Ausgehen

Apéro und spontan ins Konzert

Genießer fangen den Abend früh mit ei­nem Aperitif an, mit einem Apérol-Spritz in einer der Bars um die Halles St-Géry oder mit einem Bier auf einer Terrasse an der Grand Place. Bis 17.30 Uhr ist es noch möglich, sich spontan über Arsène 50 (www.arsene50.be) um 50 % ermäßigte Tickets für Konzerte, Theaterstücke oder Tanz für den selben Abend zu besorgen. Veran­staltungen im Théâtre de la Mon­naie, dem KVS, den Halles de Schaer­beek und dem Konzertsaal L´Ancienne Belgique nur wenige Schritte neben der Börse sind meist erstklassig. Und das Bo­zar ist eine feste Größe des Brüsseler Kulturlebens. Nicht nur am Wochen­ende bieten alternativ viele Kneipen und Bars Live-Musik, vom Bonnefooi über das Archiduc bis zu dem Jazzclub The Music Village. Nach dem Konzert, Theater oder Kino ist noch immer genü­gend Zeit, in Cocktailbars und Bier­pubs auszuschwärmen.

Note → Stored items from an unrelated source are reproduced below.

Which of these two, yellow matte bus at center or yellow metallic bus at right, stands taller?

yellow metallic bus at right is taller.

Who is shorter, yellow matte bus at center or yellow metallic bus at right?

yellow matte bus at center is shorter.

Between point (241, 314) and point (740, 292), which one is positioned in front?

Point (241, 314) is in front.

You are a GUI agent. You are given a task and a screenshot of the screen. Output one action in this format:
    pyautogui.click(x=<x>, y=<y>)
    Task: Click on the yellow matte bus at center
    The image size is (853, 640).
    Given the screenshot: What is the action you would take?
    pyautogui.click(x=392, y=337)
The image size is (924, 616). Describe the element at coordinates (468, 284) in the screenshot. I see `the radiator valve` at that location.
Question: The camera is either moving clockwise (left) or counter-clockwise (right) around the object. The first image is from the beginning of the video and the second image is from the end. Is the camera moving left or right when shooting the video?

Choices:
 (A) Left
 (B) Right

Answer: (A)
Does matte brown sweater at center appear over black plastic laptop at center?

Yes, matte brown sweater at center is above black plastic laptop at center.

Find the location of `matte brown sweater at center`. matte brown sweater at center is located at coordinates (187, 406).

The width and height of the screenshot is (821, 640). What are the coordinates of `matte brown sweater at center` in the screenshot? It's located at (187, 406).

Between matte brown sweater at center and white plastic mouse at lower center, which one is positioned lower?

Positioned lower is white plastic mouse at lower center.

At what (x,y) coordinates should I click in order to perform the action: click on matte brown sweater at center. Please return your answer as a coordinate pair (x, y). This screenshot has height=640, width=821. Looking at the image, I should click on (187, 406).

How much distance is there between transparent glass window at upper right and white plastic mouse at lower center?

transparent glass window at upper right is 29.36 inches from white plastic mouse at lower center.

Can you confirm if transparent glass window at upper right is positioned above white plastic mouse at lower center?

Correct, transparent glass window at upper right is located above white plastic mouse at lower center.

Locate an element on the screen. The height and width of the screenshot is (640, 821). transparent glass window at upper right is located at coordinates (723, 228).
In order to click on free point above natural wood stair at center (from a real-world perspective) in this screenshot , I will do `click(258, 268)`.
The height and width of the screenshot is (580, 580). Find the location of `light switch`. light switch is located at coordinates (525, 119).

Im Zeichen des belgischen Biers

Für viele wird in Brüssel vielleicht auch dies eine der ersten Fragen sein: Wohin geht der Biertourist? Top-Adres­sen mit langer Tradition sind das A la Mort subite, A la Bécasse, das Moe­der Lambic, das Houtsiplou oder die Brasserie Ver­schueren im Stadt­teil St-Gilles. Aber Vor­sicht: Was schnell gut schmeckt, ist häu­fig stärker, als man denkt, steigt leicht zu Kopf und kann einen schweren Kater verursa­chen. Blanche ist ein leichtes Bier, aber ein Leffe brun oder ein Trappistenbier sind eher etwas zum Verkosten.

Wenn es später wird

Ab 23 oder 24 Uhr beginnen die Leute in Bars zu tanzen. Brüssel hat eine große Salsa- und Tan­go­szene mit Veran­staltungen (siehe Internet), die ge­gen 23 Uhr anfangen, während sich die Discos erst später füllen. Einige ha­ben nur freitags und samstags geöffnet, dann aber gleich bis zum frühen Mor­gen. Während manche Nacht­schwär­mer schon gegen 2 Uhr morgens ihren Ab­sacker in einem der Sofas des labyrin­thisch-mär­chen­haften Goupil Le Fol trin­ken, brechen andere dann erst in die Disco auf. Beliebt sind Le You und Fuse (beide Techno- und House) und Le Zodiak (Elektro). Im Ma­dame Mous­tache (80er- und 90er-Jahre-Musik) geht es bereits vor Mitter­nacht los. Mit den Nachtbussen (Noctis), ge­kenn­zeichnet durch ein N, kommt man jederzeit zurück ins Hotel, aber vieles ist in Brüssel auch zu Fuß machbar.

5 Tipps für 5 Abende

La Maschine: Cocktails, Bier und Live-Musik, bei gutem Wetter auf der Ter­rasse mit Blick auf die lebhafte Szene rund um die Halles St-Géry. Die Bar ist ein beliebter Treffpunkt im Steam­punk-Stil.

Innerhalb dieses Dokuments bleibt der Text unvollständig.